He plays a selection to me on his guitar as I sit by his roaring log fire along with his cat Ganapati, another name for the elephant-headed Hindu god Ganesh. Unlike Elton, who famously relies on his long-time collaborator Bernie Taupin for his lyrics, Geoff writes both words and music for the ballads, whose titles include Is This A Dream? and Veteran Of War.
They might not quite be up there with Your Song but, to my untrained ear, they actually sound quite good. The people of Ireland certainly seemed to think so when he went busking in County Galway in 1996.
‘I was making around £50 a night when the others were only pulling in a fiver,’ he says. ‘I’ve been there, done that, got the T-shirt. I know I can do it.’
Some years ago Geoff began receiving Christmas cards from Elton, David and their young sons
While he’s not seeking to muscle into Elton’s dazzling spotlight, Geoff hopes his music will get the recognition he feels it deserves, adding with a smile: ‘You’ve got to let the warm-up act finish and he’s still playing, at least until Glastonbury this year.
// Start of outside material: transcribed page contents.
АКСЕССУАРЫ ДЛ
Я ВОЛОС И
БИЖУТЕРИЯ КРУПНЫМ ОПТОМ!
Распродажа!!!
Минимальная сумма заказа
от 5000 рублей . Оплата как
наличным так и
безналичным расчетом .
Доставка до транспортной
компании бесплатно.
I feel I’ve been like Prince Charles waiting for the Queen to die.’
Calling your megastar brother your ‘warm-up act’ is perhaps not the best way to endear yourself to him — but some years ago Geoff began receiving Christmas cards from Elton, David and their young sons.
Featuring photographs of the boys, they were not personally signed and always bore a printed message saying ‘Happy Holidays, Wishing For Peace and Happiness on Earth — Elton, David, Zachary and Elijah’.
After three years, Geoff, who does not normally bother with such conventions, says he decided to send his celebrity sibling an elaborate, hand-made Christmas card in return.
‘I even lined the envelope with special paper,’ he says. ‘But I’ve never had one back since.
‘Maybe he didn’t get my card or took it the wrong way. Who knows? But it looks like I’m deleted from the database.’
Will his name ever be restored? Maybe so, but for now the relationship remains as thin as the proverbial candle in the wind.